Paternal health before conception is critical for pregnancy outcome and infant health, yet the mechanisms remain underexplored. Accumulating evidence shows bioactive factors in seminal fluid are sensitive to environmental cues, and can modulate endometrial receptivity to in turn shape fetal development. Given emerging viral threats, we sought to investigate how peri-conceptional paternal anti-viral immune activation affects seminal fluid components and subsequent pregnancy.
Here, we administered a synthetic viral RNA mimetic (polyinosinic:polycytidylic acid; poly I:C) that induces inflammation through toll-like receptor 3 activation. To assess the acute impact of poly I:C on male reproductive function, C57Bl/6 male mice were treated with 10mg/kg poly I:C or vehicle, followed by sperm motility assessment by computer-assisted semen analysis at 0h, 6h, 12h and 24h post-treatment. Pro-inflammatory cytokine gene expression was measured in seminal vesicles by qPCR at the same timepoints. Poly I:C- or vehicle-treated males were mated with BALB/c females on the night of treatment, and fetal outcome was assessed at late gestation on day 17.5 post-coitum.

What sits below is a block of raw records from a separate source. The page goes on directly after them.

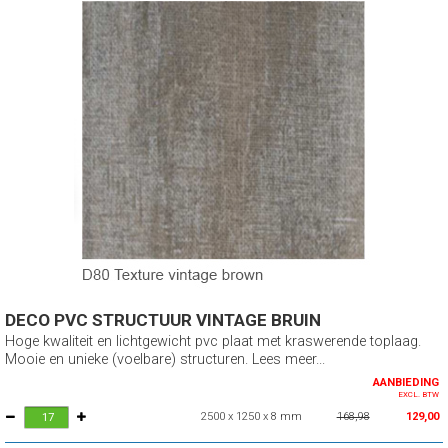
DECO PVC STRUCTUUR VINTAGE BRUIN
Hoge kwaliteit en lichtgewicht pvc plaat met kraswerende toplaag.
Mooie en unieke (voelbare) structuren. Lees meer...
AANBIEDING
EXCL. BTW
2500 x 1250 x 8 mm
168,98
129,00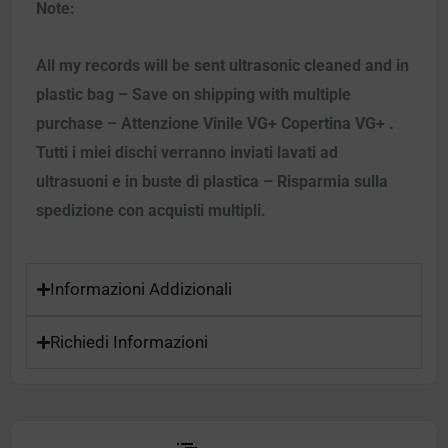
Note:
All my records will be sent ultrasonic cleaned and in
plastic bag – Save on shipping with multiple
purchase – Attenzione Vinile VG+ Copertina VG+ .
Tutti i miei dischi verranno inviati lavati ad
ultrasuoni e in buste di plastica – Risparmia sulla
spedizione con acquisti multipli.
Informazioni Addizionali
Richiedi Informazioni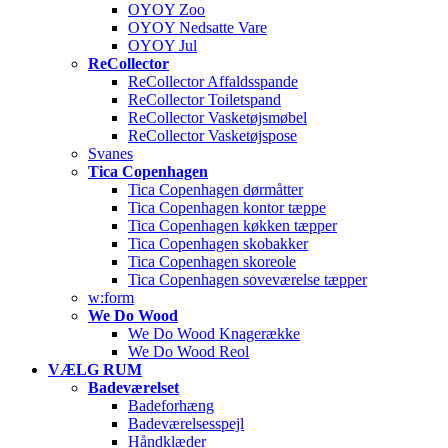
OYOY Zoo
OYOY Nedsatte Vare
OYOY Jul
ReCollector
ReCollector Affaldsspande
ReCollector Toiletspand
ReCollector Vasketøjsmøbel
ReCollector Vasketøjspose
Svanes
Tica Copenhagen
Tica Copenhagen dørmåtter
Tica Copenhagen kontor tæppe
Tica Copenhagen køkken tæpper
Tica Copenhagen skobakker
Tica Copenhagen skoreole
Tica Copenhagen soveværelse tæpper
w:form
We Do Wood
We Do Wood Knagerække
We Do Wood Reol
VÆLG RUM
Badeværelset
Badeforhæng
Badeværelsesspejl
Håndklæder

Poly I:C increased pro-inflammatory Ccl2, Il6, Ifng and Tnf expression in seminal vesicles at 6 hours post-treatment (>6-fold increase, n=4-5/group, p<0.05). Although pregnancy rate, implantation rate and fetal viability in late gestation were comparable between groups, fetal weight was reduced by 6.5% in poly I:C-sired pregnancies, accompanied by decreased fetal:placental weight ratio indicating decreased placental efficiency (n=11-15 dams/group, p<0.05). Sperm parameters were not affected at 24 hours after poly I:C treatment, suggesting impaired fetal growth may be due to altered seminal plasma composition and effects on endometrial receptivity.
Collectively, these findings indicate that peri-conceptional paternal viral infection may dysregulate seminal fluid molecular composition, with potential to adversely affect fetal growth. Future experiments will examine the underlying mechanisms driving suboptimal pregnancy, which will provide insights into potential therapeutic strategies to mitigate impaired fetal growth caused by paternal infection.